The job continues… I put 50 gallons of horse/donkey manure on the fig trees today. The whitish powder on the manure piles is crushed volcanic rock. The trees got about twenty pounds of the rock. They also need lime, been years. I thought I had a bag of lime in the barn but no such luck. Must have used it up, have to get some next trip to town.

Sort of funny… Donkeys have a natural habit of pooping in piles. They’ll use the same pile a week of so then start another one. This isn’t a natural habit of horses. The horse and donkey I have now have been together since they were foals. The horse learned this behavior from the donkey.

Sort of handy when I need manure… It’s all in neat piles ready to shovel up! :2thumb:


----------



## DM1791 (Oct 6, 2014)

There are two fig trees on my grandparents' property that haven't produced in several years. I wonder if they need a good pruning to get them going again? The trees still grow and have huge leaves, but no fruit. They used to produce about 2-3 five gallon buckets full a year.

Do blueberry bushes require pruning also? The fig trees I mentioned are next to a run of blueberry bushes that are massive. They are nearly as big as the fig trees you posted in the original post. The blueberry bushes still produce, but not nearly what they did 5-10 years ago. Part of that problem is due to the evacuation of a long-term native honeybee hive, I know. The departure of the bees severely impacted our grape production (and hence our wine production) as well, but it seems the blueberries have dropped off more than they should have.

Thanks for the info.


----------



## Cotton (Oct 12, 2013)

I recommend anyone to first have the soil tested if you’re not sure of a problem or what to do about it. This is always the first step! Without the baseline you have no idea what the plant needs. Back in the day it was cheap and easy, now it costs a few bucks. You need to ask the county extension office for recommendations.

Reminds me of a lady I knew a few years ago at the farmers market. Every year she’d name off 2 or 3 fertilizers she’d put on her tomatoes and wonder why they didn’t produce. I’d tell her to have the soil tested. The next year, same story, same result and I’d tell her to have the soil tested which she didn’t do! She was cooking the plants with too much fertilizer, fried green tomato stalks anyone? 

One year I told her to crush up a couple of viagra’s and mix in the soil. Heck, she didn’t listen to anything else I said! 

With old trees you can bet the soil conditions are nothing like when the trees were younger and still producing.

Blueberries are extremely picky about soil conditions, they require a very specific ph. The only way to obtain that ph is to test the soil so you know what needs to be added.

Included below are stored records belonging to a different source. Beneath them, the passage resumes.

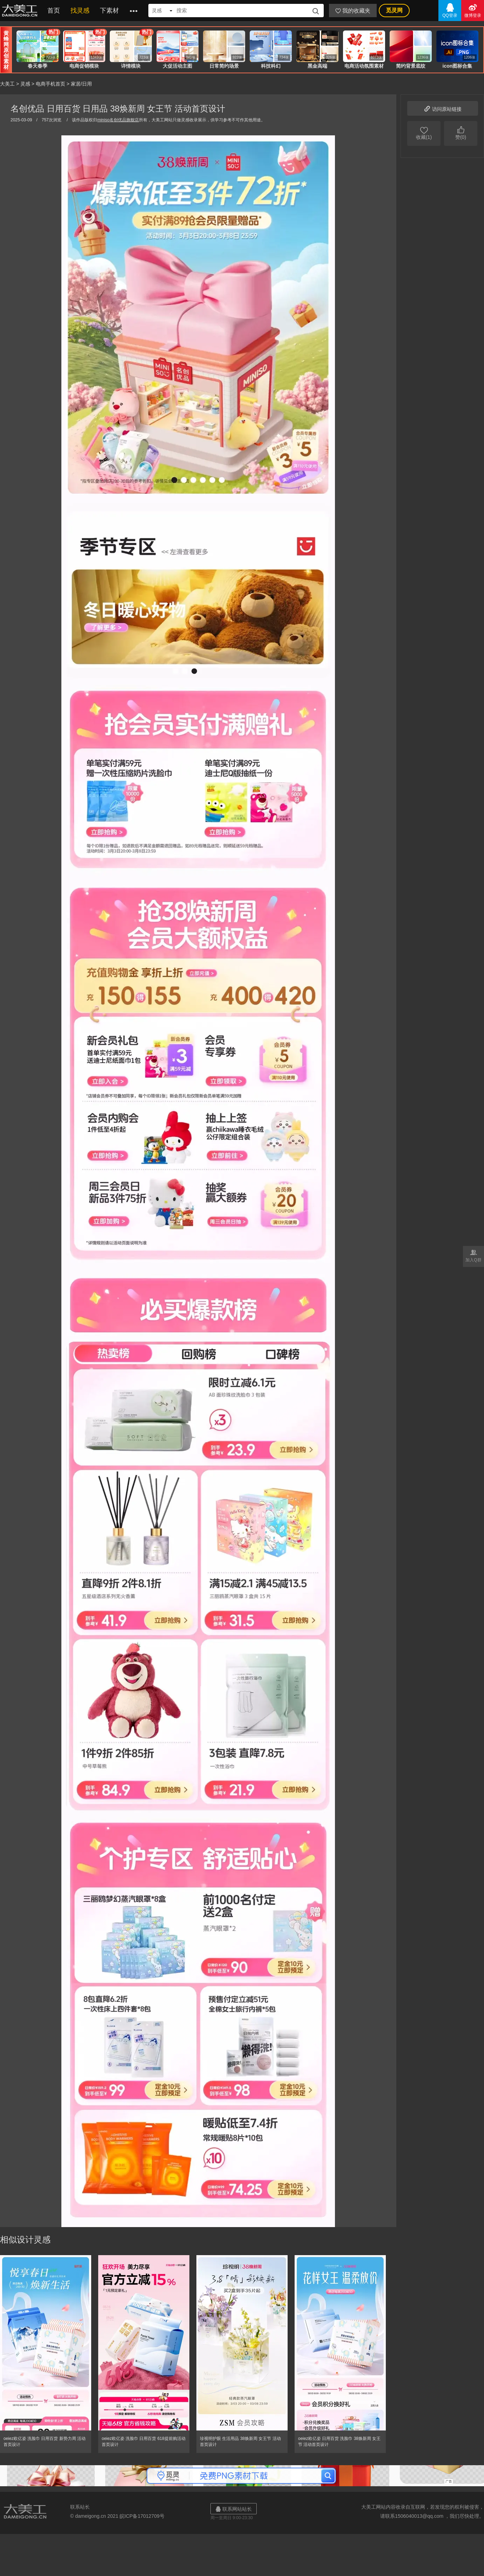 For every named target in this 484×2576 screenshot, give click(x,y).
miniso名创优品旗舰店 (118, 119)
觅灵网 (394, 10)
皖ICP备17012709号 (142, 2516)
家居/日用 (81, 84)
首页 (53, 10)
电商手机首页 (50, 84)
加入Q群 (473, 1255)
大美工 (21, 10)
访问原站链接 (443, 108)
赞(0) (460, 132)
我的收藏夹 (352, 11)
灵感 (25, 84)
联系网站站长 (233, 2509)
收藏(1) (424, 132)
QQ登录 (449, 10)
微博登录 (472, 10)
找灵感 (79, 10)
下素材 (109, 10)
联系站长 (80, 2507)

Afterwards you can decide what, if any pruning needs to be done.


----------



## DM1791 (Oct 6, 2014)

Got it. 

I wasn't sure if these were like grape vines that need annual pruning to make sure the new growth produces on a yearly basis. I had never thought of getting the soil tested for PH. I guess I assumed that since other stuff grows in the same field (corn, soy beans, turnips, etc.) that it would be good for the blue berries and figs.

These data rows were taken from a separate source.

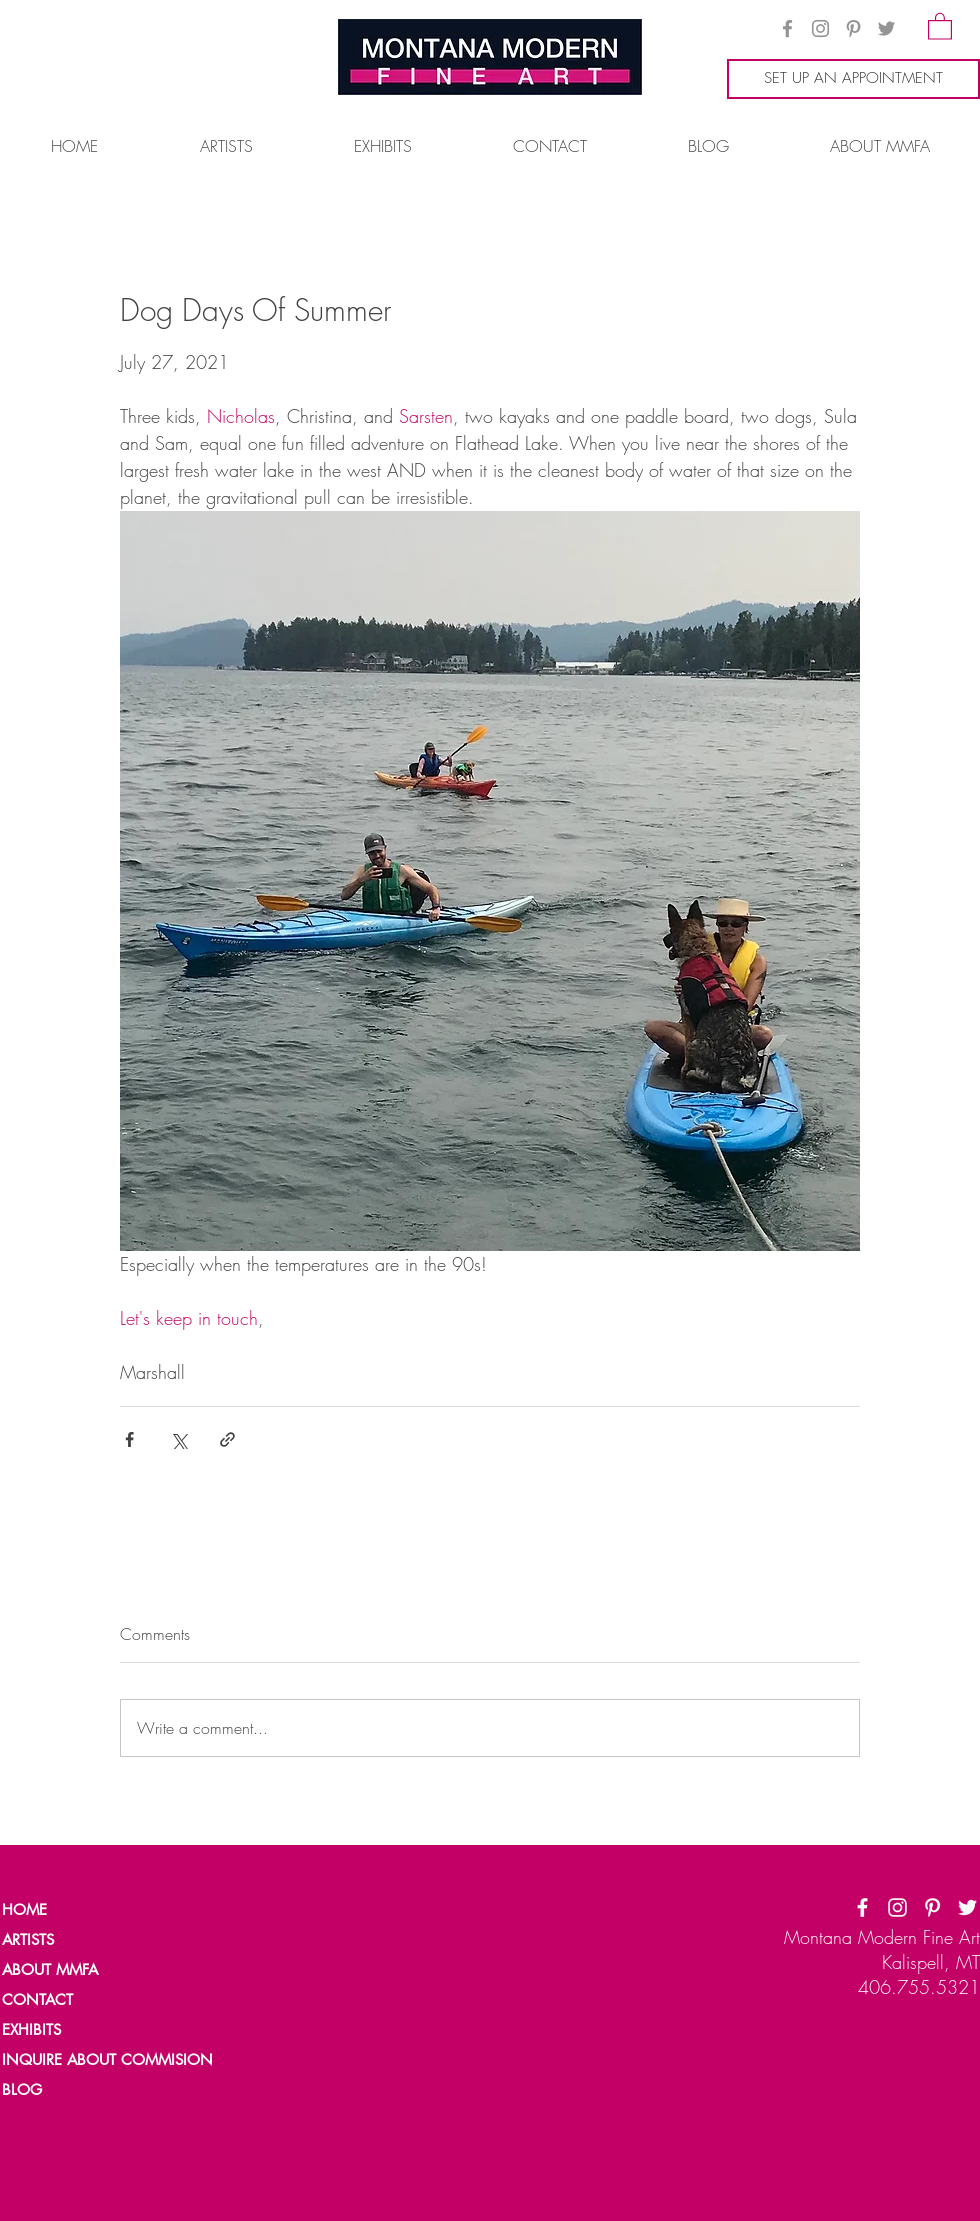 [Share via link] (227, 1439)
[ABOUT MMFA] (71, 1970)
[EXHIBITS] (33, 2030)
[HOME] (71, 1910)
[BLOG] (71, 2090)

I know that there is a light copper deficiency in that soil and it's probably a little low on iron judging from the wildflowers that tend to grow as carpet cover when the field isn't planted.


----------



## Cotton (Oct 12, 2013)

My dad had soil tests done every 12 to 15 years. He’s really good a judging year to year what he’s added and what a specific field may need for what he wants to grow there. After all, he’s been working these same fields for more than 70 years, I defer to his judgment.  

Some plants and trees will grow in a broad range of soil conditions and will still produce well. Other plants are a lot pickier!

Some plants you never want to grow together, like melons and corn. Corn is a nitrogen hog, needs a lot of it. Very much nitrogen and you’ll taste it in the melons… So, these are two plants I never grow together or side by side. The only time I might break that general rule would be on a hillside, with the melons on the high side and the corn lower.


----------